Without any perspective on how the Earth has behaved over different periods when it was at those temperatures, I don’t think people really appreciate the seriousness of the issue.  There’s still people out there saying, “Oh, a few degrees warmer, that would feel great. You know, I live in a cold climate.”  That would not feel great.  It’s not that the whole average just slowly moves up.  It’s that there are wild swings, and if you average them all out, you get four degrees.  But if you look at them day-to-day, you get terrifying weather.  Not only that, but you’re going to get large numbers of refugees. I think people also don’t appreciate this. Everybody likes to live on the coasts.  That’s where population density is all over the world. Those are the people who are going to get flooded out first.  

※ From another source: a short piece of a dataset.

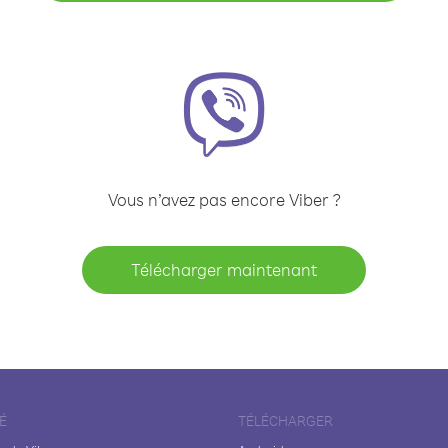
Vous n’avez pas encore Viber ?
Télécharger maintenant
É
TÉLÉCHARGER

Consider New York City by 2050: Lower Manhattan could be largely flooded out, permanently, or at least in the big storms.  People should realize that when this happens there are going to be millions of refugees looking for a safe place to live.  Where are they going to go?  Are we going to have a huge military to fight against foreign refugees who try to come here?  These are the issues that we have to look at.  It’s not just weather, it’s all the implications, the diseases that are going to show up in the northern hemisphere. We think of them as tropical. How are we going to deal with that?  What if there’s an epidemic?  These are huge issues.  And by describing this as four degrees, you’re just not getting the picture across to people.  

So thinking cosmically is giving us perspective.  Not only on what has happened, but on what could happen and on the amount of power that we have today, that if we allow these things to happen, we won’t have again.